An employee, whose employment contract provided for a six-month trial period, contested the termination of said period. Referring to the ILO Convention No. 158 about dismissal, the trial judges considered that this termination amounted to a dismissal without real and serious cause, due to the unreasonable duration of the trial period. For the Cour de cassation, a six-month trial period is not necessarily unreasonable. Indeed, it considers that “to say that the termination of the employment contract is analyzed as a dismissal without real and serious cause, and to order the employer to pay various sums, the decision holds that it is unreasonable, based on Convention No. 158 of the International Labor Organization and with regard to the purpose of a trial period which shall allow the employee to assess whether the duties performed by him/her suit him/her and the non-application of the dismissal rules during this period, a trial period with a six-month duration. By ruling this way, with a general statement, without examining, with regard to the category of employment held, whether the total duration of the trial period provided for in the employment contract was unreasonable, the court of appeal deprived its decision of legal basis” (Cass. Soc. 7 July 2021, No. 19-22.922).
MATERNITY: Consequence of the absence of an interview on return from leave.
Upon being asked whether an employer’s failure to fulfill its obligation to offer an employee a professional interview on her return from maternity leave entailed the nullity of the dismissal, the Cour de cassation specified that “the lack of organization of the interview provided for by article L. 1225-27 of the [labor code] could be, in itself, a cause for the nullity of a subsequent dismissal” (Cass. Soc. 7 July 2021, opinion No. 15010).

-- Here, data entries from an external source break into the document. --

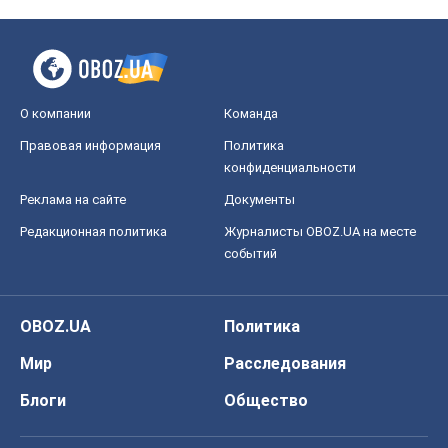
О компании
Команда
Правовая информация
Политика
конфиденциальности
Реклама на сайте
Документы
Редакционная политика
Журналисты OBOZ.UA на месте
событий
OBOZ.UA
Политика
Мир
Расследования
Блоги
Общество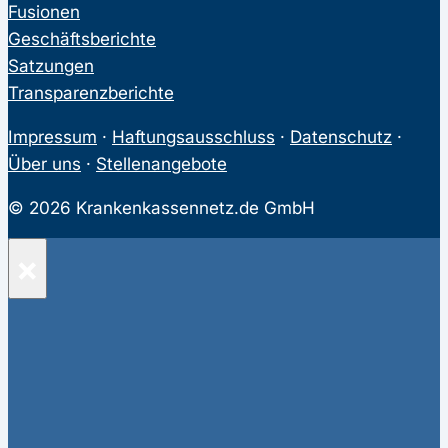
Fusionen
Geschäftsberichte
Satzungen
Transparenzberichte
Impressum
·
Haftungsausschluss
·
Datenschutz
·
Über uns
·
Stellenangebote
© 2026 Krankenkassennetz.de GmbH
×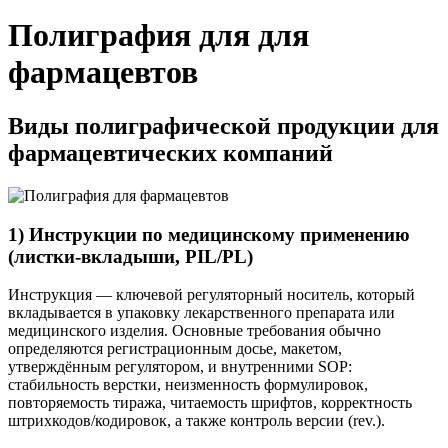
Полиграфия для для
фармацевтов
Виды полиграфической продукции для
фармацевтических компаний
1) Инструкции по медицинскому применению
(листки-вкладыши, PIL/PL)
Инструкция — ключевой регуляторный носитель, который
вкладывается в упаковку лекарственного препарата или
медицинского изделия. Основные требования обычно
определяются регистрационным досье, макетом,
утверждённым регулятором, и внутренними SOP:
стабильность верстки, неизменность формулировок,
повторяемость тиража, читаемость шрифтов, корректность
штрихкодов/кодировок, а также контроль версии (rev.).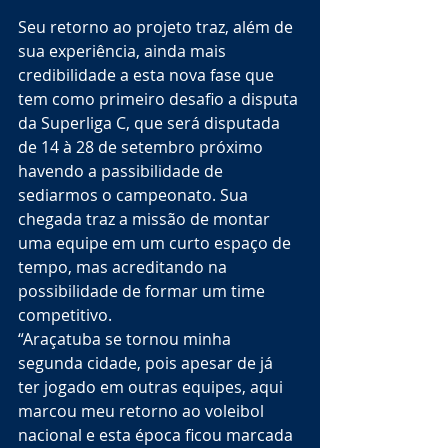
Seu retorno ao projeto traz, além de 
sua experiência, ainda mais 
credibilidade a esta nova fase que 
tem como primeiro desafio a disputa 
da Superliga C, que será disputada 
de 14 à 28 de setembro próximo 
havendo a passibilidade de 
sediarmos o campeonato. Sua 
chegada traz a missão de montar 
uma equipe em um curto espaço de 
tempo, mas acreditando na 
possibilidade de formar um time 
competitivo.
“Araçatuba se tornou minha 
segunda cidade, pois apesar de já 
ter jogado em outras equipes, aqui 
marcou meu retorno ao voleibol 
nacional e esta época ficou marcada 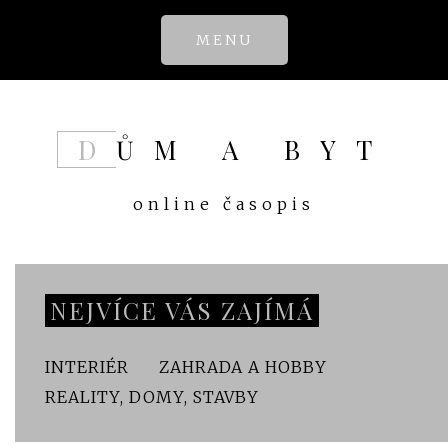
Skip
MENU
to
content
DŮM A BYT
online časopis
NEJVÍCE VÁS ZAJÍMÁ
INTERIÉR
ZAHRADA A HOBBY
REALITY, DOMY, STAVBY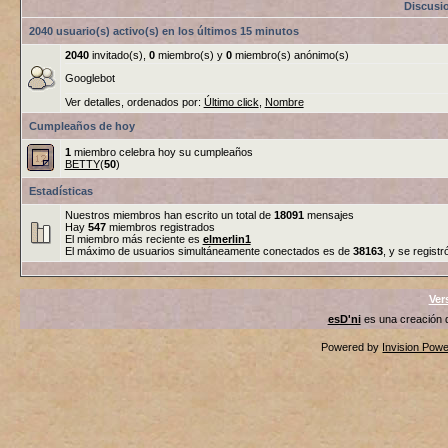
Discusi
2040 usuario(s) activo(s) en los últimos 15 minutos
2040
invitado(s),
0
miembro(s) y
0
miembro(s) anónimo(s)
Googlebot
Ver detalles, ordenados por:
Último click
,
Nombre
Cumpleaños de hoy
1
miembro celebra hoy su cumpleaños
BETTY
(
50
)
Estadísticas
Nuestros miembros han escrito un total de
18091
mensajes
Hay
547
miembros registrados
El miembro más reciente es
elmerlin1
El máximo de usuarios simultáneamente conectados es de
38163
, y se registr
Ver
esD'ni
es una creación
Powered by
Invision Pow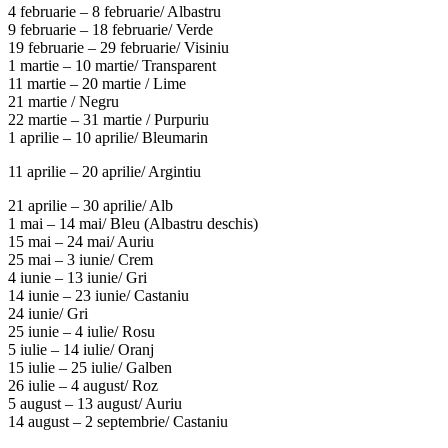
4 februarie – 8 februarie/ Albastru
9 februarie – 18 februarie/ Verde
19 februarie – 29 februarie/ Visiniu
1 martie – 10 martie/ Transparent
11 martie – 20 martie / Lime
21 martie / Negru
22 martie – 31 martie / Purpuriu
1 aprilie – 10 aprilie/ Bleumarin
11 aprilie – 20 aprilie/ Argintiu
21 aprilie – 30 aprilie/ Alb
1 mai – 14 mai/ Bleu (Albastru deschis)
15 mai – 24 mai/ Auriu
25 mai – 3 iunie/ Crem
4 iunie – 13 iunie/ Gri
14 iunie – 23 iunie/ Castaniu
24 iunie/ Gri
25 iunie – 4 iulie/ Rosu
5 iulie – 14 iulie/ Oranj
15 iulie – 25 iulie/ Galben
26 iulie – 4 august/ Roz
5 august – 13 august/ Auriu
14 august – 2 septembrie/ Castaniu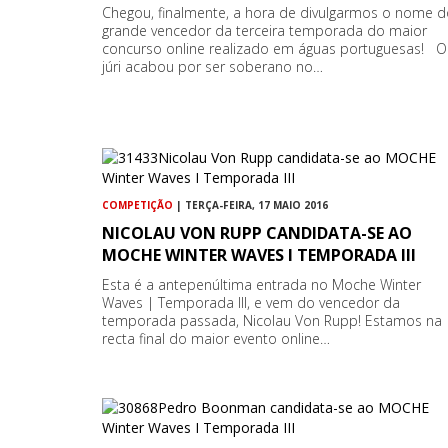
Chegou, finalmente, a hora de divulgarmos o nome 
grande vencedor da terceira temporada do maior
concurso online realizado em águas portuguesas! O
júri acabou por ser soberano no…
COMPETIÇÃO
| TERÇA-FEIRA, 17 MAIO 2016
NICOLAU VON RUPP CANDIDATA-SE AO
MOCHE WINTER WAVES I TEMPORADA III
Esta é a antepenúltima entrada no Moche Winter
Waves | Temporada III, e vem do vencedor da
temporada passada, Nicolau Von Rupp! Estamos na
recta final do maior evento online…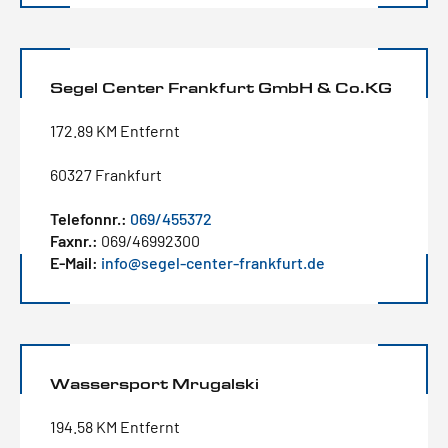
Segel Center Frankfurt GmbH & Co.KG
172.89 KM Entfernt
60327 Frankfurt
Telefonnr.:
069/455372
Faxnr.:
069/46992300
E-Mail:
info@segel-center-frankfurt.de
Wassersport Mrugalski
194.58 KM Entfernt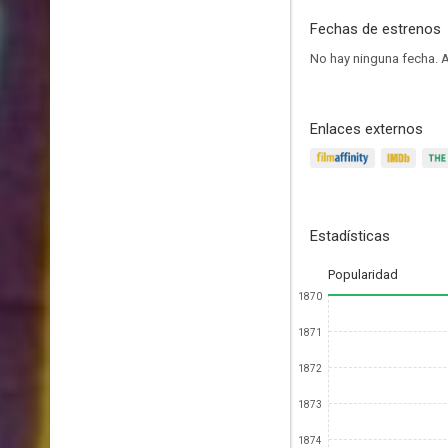
Fechas de estrenos
No hay ninguna fecha.
A
Enlaces externos
Estadísticas
Popularidad
1870
1871
1872
1873
1874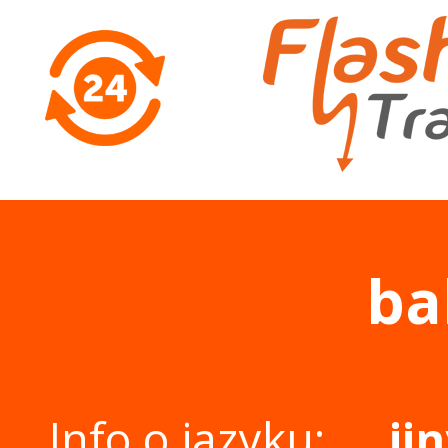
ba
Info o jazyku:
ji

TEMPORARY EMPLOYMENT: Starting point of the limitation period for an action aiming at converting an assignment contract.
The Cour de cassation specifies that “the limitation period for an action to convert an assignment contract with regard to the user company into a permanent contract based on the reason for using the assignment contract set out in the contract starts at the end of the contract or, in the case of a succession of assignment contracts, the end of the last contract” (Cass. Soc. 30 June 2021, No. 19-16.655).

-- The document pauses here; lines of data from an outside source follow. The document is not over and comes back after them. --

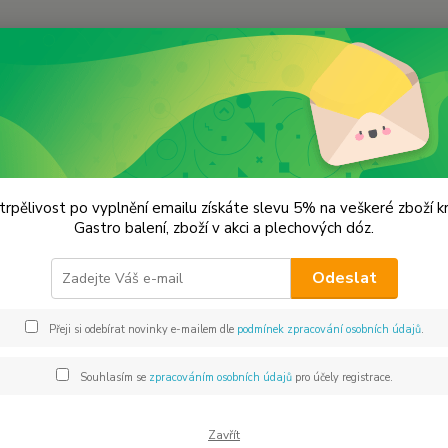
Hledat
lechové dózy - kořenky
Vajíčko velikonoční dóza - zelená VÝPRODEJ
čko velikonoční dóza - zelená 
trpělivost po vyplnění emailu získáte slevu 5% na veškeré zboží 
Gastro balení, zboží v akci a plechových dóz.
Plec
Odeslat
Dos
Přeji si odebírat novinky e-mailem dle
podmínek zpracování osobních údajů
.
Mno
Souhlasím se
zpracováním osobních údajů
pro účely registrace.
Zavřít
19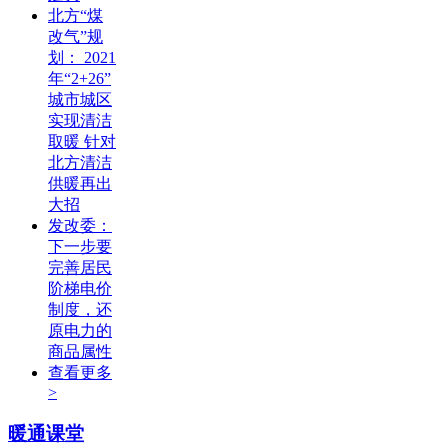
北方“煤
改气”规
划： 2021
年“2+26”
城市城区
实现清洁
取暖 针对
北方清洁
供暖再出
大招
发改委：
下一步要
完善居民
阶梯电价
制度，还
原电力的
商品属性
查看更多
>
暖通课堂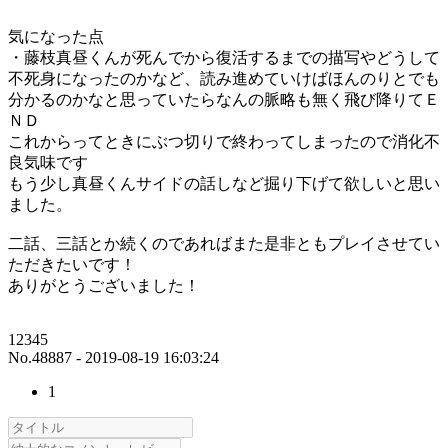
気になった点
・藤枝真昼くんが死んでから復活するまでの描写やどうして
不死身になったのかなど、読み進めていけばほんのりとでも
分かるのかなと思っていたらなんの脈略も無く飛び降りてＥ
ＮＤ
これからってときにぶつ切りで終わってしまったので消化不
良気味です
もう少し真昼くんサイドの話しなど掘り下げて欲しいと思い
ました。
二話、三話とか続くのであればまた是非ともプレイさせてい
ただきたいです！
ありがとうございました！
12345
No.48887 - 2019-08-19 16:03:24
1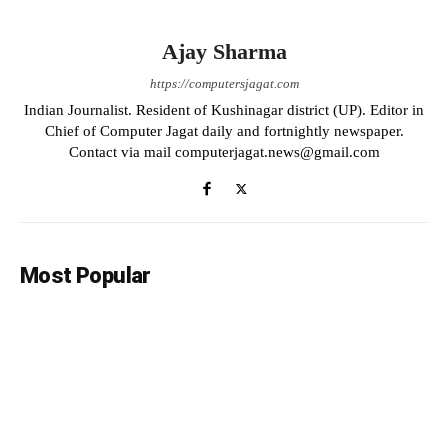
Ajay Sharma
https://computersjagat.com
Indian Journalist. Resident of Kushinagar district (UP). Editor in
Chief of Computer Jagat daily and fortnightly newspaper.
Contact via mail computerjagat.news@gmail.com
Most Popular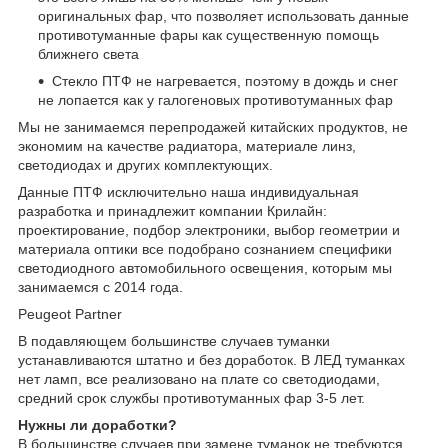
оригинальных фар, что позволяет использовать данные
противотуманные фары как существенную помощь
ближнего света
Стекло ПТФ не нагревается, поэтому в дождь и снег
не лопается как у галогеновых противотуманных фар
Мы не занимаемся перепродажей китайских продуктов, не
экономим на качестве радиатора, материале линз,
светодиодах и других комплектующих.
Данные ПТФ исключительно наша индивидуальная
разработка и принадлежит компании Крилайн:
проектирование, подбор электроники, выбор геометрии и
материала оптики все подобрано сознанием специфики
светодиодного автомобильного освещения, которым мы
занимаемся с 2014 года.
Peugeot Partner
В подавляющем большинстве случаев туманки
устанавливаются штатно и без доработок. В ЛЕД туманках
нет ламп, все реализовано на плате со светодиодами,
средний срок службы противотуманных фар 3-5 лет.
Нужны ли доработки?
В большинстве случаев при замене туманок не требуются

REMUNERATION: Social security scheme applying to the gain following the exercise of a stock purchase option.
A senior executive employee exercised the option to purchase shares in the company that employed him. The tax administration taxed the sum resulting from this operation under the category of salaries and wages. For the first time, the French Administrative Supreme Court specifies that the gain in exercising the option shall be assimilated to a salary when it “derives essentially from the exercise by the person concerned of their duties as an employee” and when the option to purchase is linked to the employment contract (CE, 13 July 2021, No. 428506).
FUNDAMENTAL FREEDOMS: Application of the principle of neutrality within companies.
A German company banned its employees from wearing in the workplace any visible sign of a political, philosophical or religious nature. Upon being submitted a preliminary question on this issue, the CJEU specified that “a company’s internal rule, prohibiting the workers to wear any visible sign of political, philosophical or religious convictions in the workplace, does not constitute, with regard to workers who observe certain clothing rules in application of religious precepts, a direct discrimination based on religion or on convictions, within the meaning of this directive, if this rule is applied in a general and undifferentiated manner” (CJEU, 15 July 2021, No. C-804/18).
REMUNERATION: Amending finance law 2021.
The extraordinary purchasing power bonus (PEPA) shall be extended until 31 March 2022 (Law No. 2021-953 of 19 July 2021, Official Journal of 20 July).